Zoning committee approves WCI proposal


David Taber

FOREST HILLS—It took two meetings, but local developer WCI Corp. won approval last week from the Jamaica Plain Neighborhood Council (JPNC) Zoning Committee for its proposal to rezone two parcels it plans to build on.

WCI plans to build two office buildings with ground-floor retail south of Ukraine Way flanking Washington Street on the Arboretum side of the Forest Hills T Station.

The plans have generally met with community support—especially plans to lease one of the new retail spaces to a small grocer.

But according to the JPNC Housing and Development Committee, the plans do not meet the Forest Hills Use and Design Guidelines. Those guidelines for the development of six parcels in Forest Hills were put together in the course of a controversial multi-year, Boston Redevelopment Authority-led community process.

At the JPNC’s regular monthly meeting March 23, council Housing and Development Committee chair Steve Laferriere presented a letter the committee drafted asking the BRA to amend the guidelines for development in the area to reflect that WCI is not building housing. But Laferrierre stressed at the meeting that the point of the letter was not to criticize WCI’s plans, and the council decided the letter should be rewritten to reflect that more specifically.

WCI did not return Gazette phone calls for this article.

Zoning

The property WCI plans to build on—put out to bid for development last year by the MBTA—is currently zoned as open space, forbidding any development, Zoning Committee chair David Baron told the Gazette in a recent phone interview.

WCI’s proposes to create a new zoning designation—the Forest Hills Neighborhood Shopping Sub-district, he said.

Baron said that would allow WCI to build, but also allows the community to have a hand in writing the zoning, giving it “specific control over what uses are allowed, conditional and forbidden.”

Community conversation about that question took two full meetings, one on March 18 and one on March 25, Baron said.

At the end of the first meeting—attended by about 40 people—the zoning committee proposed to WCI that they make any use in the buildings conditional, Baron said.

That would mean there would be a community review process for any business that moved in. WCI said that proposal was untenable because it would scare off investors, Baron said. But the developer came back to a March 25 meeting—attended by about 20 community members—with a counterproposal including a specific list of allowed uses. Those included the sale of food, baked goods, groceries, drugs, clothing, dry goods, books, paint and hardware.

Everything else would be conditional, Baron said, except for billiard halls, check cashers, pawnshops and laboratories, which would be forbidden.

A zoning variance would be required both for conditional and forbidden uses, but proposals for forbidden businesses are subject to a higher level of scrutiny, Baron said.

The location-specific zoning will also only require 0.75 parking spaces for every thousand square feet of floor space, significantly lower than the traditional zoning requirement for neighborhood shopping districts, but in line with transportation oriented development for development projects with easy access to public transportation.

WCI still needs approval for the zoning changes from the BRA board and the city Zoning Commission.

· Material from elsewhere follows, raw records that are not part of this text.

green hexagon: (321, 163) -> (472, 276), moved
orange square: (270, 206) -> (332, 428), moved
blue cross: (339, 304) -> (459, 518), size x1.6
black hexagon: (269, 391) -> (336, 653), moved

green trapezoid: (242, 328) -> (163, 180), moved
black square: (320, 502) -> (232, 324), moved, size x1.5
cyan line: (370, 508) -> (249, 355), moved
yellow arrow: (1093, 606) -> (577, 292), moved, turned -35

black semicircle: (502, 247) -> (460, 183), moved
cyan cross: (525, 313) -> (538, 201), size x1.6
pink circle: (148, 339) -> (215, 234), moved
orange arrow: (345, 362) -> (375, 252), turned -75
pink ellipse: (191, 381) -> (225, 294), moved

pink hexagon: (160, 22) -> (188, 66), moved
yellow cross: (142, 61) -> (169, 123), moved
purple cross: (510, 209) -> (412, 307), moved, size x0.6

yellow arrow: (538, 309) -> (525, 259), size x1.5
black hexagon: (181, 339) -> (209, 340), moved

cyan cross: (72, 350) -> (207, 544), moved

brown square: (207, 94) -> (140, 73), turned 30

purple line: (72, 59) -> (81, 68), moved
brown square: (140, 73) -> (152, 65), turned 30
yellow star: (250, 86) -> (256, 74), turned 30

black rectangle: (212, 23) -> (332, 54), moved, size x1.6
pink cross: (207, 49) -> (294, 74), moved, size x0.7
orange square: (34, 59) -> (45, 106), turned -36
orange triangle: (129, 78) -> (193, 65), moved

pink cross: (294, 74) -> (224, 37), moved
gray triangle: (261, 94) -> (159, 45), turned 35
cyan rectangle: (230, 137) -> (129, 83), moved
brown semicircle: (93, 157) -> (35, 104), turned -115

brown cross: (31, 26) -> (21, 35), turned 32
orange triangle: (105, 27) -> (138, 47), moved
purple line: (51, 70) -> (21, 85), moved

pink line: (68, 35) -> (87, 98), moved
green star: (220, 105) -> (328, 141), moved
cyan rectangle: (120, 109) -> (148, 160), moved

It also needs approval from the BRA board because the buildings are large enough to meet ther requirements for small project design review.

Housing and Development

The Housing and Development Committee’s letter, a draft of which was given to the Gazette, asks the BRA to amend the Use and Design Guidelines so that “up to 46 units” of housing proposed for the parcels WCI is developing are included in the other parcels.

The MBTA put the parcels WCI is developing out to bid last year along with two other larger parcels. In the wake of the economic collapse there has been little appetite for the land from large-scale developers. The one non-MBTA owned parcel considered during the FHII process, the 2-acre Fitzgerald parking lot was recently foreclosed on and sold to a new owner—a parking management company that intends to continue to use the land for commuter parking for the foreseeable future. [See related article.]

In the letter, the Housing and Development Committee also urges the BRA to keep its eye on the ball when it comes to traffic and streetscape improvements. “We encourage the BRA to continue to look at the improvements needed for the district as a whole, and to ensure that the staggered development process that is now occurring does not interfere with the ability to coordinate district-wide improvements,” the draft letter says.

JPNC chair Andrea Howley told the Gazette the letter was finalized early this week, but it was unclear if it had been sent to the BRA. The BRA did not respond to a Gazette request for comment by press time.